I've currently got a PB of 165kg as of last night. Before that my PB was 155kg which was set with no belt or straps using a mixed grip. I used a belt and mixed grip for my new PB. I don't normally use a belt but this time I did and I have to say the whole thing felt strange and my back feels more sore than usual and not the usual back doms I get from deadlift. The belt itself felt tight and didn't seem to be too high or too low in position. Can anyone help me with this?


----------



## barnz (Mar 25, 2014)

It will feel different as the loading on your back has changed due to the extra support so muscles are being used differently. You should get used to it after a few times.


----------



## UkWardy (Mar 30, 2014)

Should I still be using no belt for my working sets then? Feel like my core and back can handle it. Just wanted to try it out for my max, or should I utilize the belt more so I can become more accustomed to it?


----------



## Bataz (Jan 21, 2014)

Don't have the belt too tight. You want to be able to push your stomach out into it to get tight. You don't want it so tight there's no movement. And as said above it may just be the case that using the belt is so something you will get used to. For heavy singles I would definitely be using a belt, I use one for my rep work aswell on 5x5.


----------



## UkWardy (Mar 30, 2014)

Okay thanks guys, appreciated


----------



## Bataz (Jan 21, 2014)

Find Andy Bolton on YouTube, awesome dead lifter.


----------



## MRSTRONG (Apr 18, 2009)

barnz said:


> It will feel different as the loading on your back has changed due to the extra support so muscles are being used differently. You should get used to it after a few times.

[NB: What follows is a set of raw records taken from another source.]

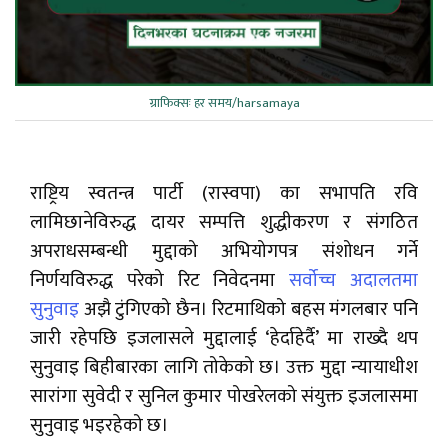
ग्राफिक्सः हर समय/harsamaya
राष्ट्रिय स्वतन्त्र पार्टी (रास्वपा) का सभापति रवि
लामिछानेविरुद्ध दायर सम्पत्ति शुद्धीकरण र संगठित
अपराधसम्बन्धी मुद्दाको अभियोगपत्र संशोधन गर्ने
निर्णयविरुद्ध परेको रिट निवेदनमा
सर्वोच्च अदालतमा
सुनुवाइ
अझै टुंगिएको छैन। रिटमाथिको बहस मंगलबार पनि
जारी रहेपछि इजलासले मुद्दालाई ‘हेर्दाहेर्दै’ मा राख्दै थप
सुनुवाइ बिहीबारका लागि तोकेको छ। उक्त मुद्दा न्यायाधीश
सारांगा सुवेदी र सुनिल कुमार पोखरेलको संयुक्त इजलासमा
सुनुवाइ भइरहेको छ।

how exactly does a belt support you ?


----------



## barneycharles (Jan 3, 2014)

ewen said:


> how exactly does a belt support you ?


Your actually taking the P!ss right


----------



## MRSTRONG (Apr 18, 2009)

barneycharles said:


> Your actually taking the P!ss right


i would love to hear how wearing a belt changes the loading on the back and how muscles are used differently .


----------



## barneycharles (Jan 3, 2014)

no point wasting my time explaining it cause you will never agree. thinking you so smart. Like to see you compete against me at deadlifting


----------



## barnz (Mar 25, 2014)

ewen said:


> how exactly does a belt support you ?


Srs? Do you wear a belt and if so why?

My reasoning is thus:

Forcing stomach out into the belt creates intra abdominal pressure which is beneficial to posture and strength when lifting.


----------



## MRSTRONG (Apr 18, 2009)

barneycharles said:


> no point wasting my time explaining it cause you will never agree. thinking you so smart. Like to see you compete against me at deadlifting


i hope for your sake you pull as much as you talk sh1t .


----------



## barneycharles (Jan 3, 2014)

its not a pull its a *lift*


----------



## aad123 (Dec 7, 2011)

barneycharles said:


> no point wasting my time explaining it cause you will never agree. thinking you so smart. Like to see you compete against me at deadlifting


Wow, where did that come from ??????

Do you and Ewen have a history ? I thought I would have a read for a few tips on deadlifting and didn't expect this.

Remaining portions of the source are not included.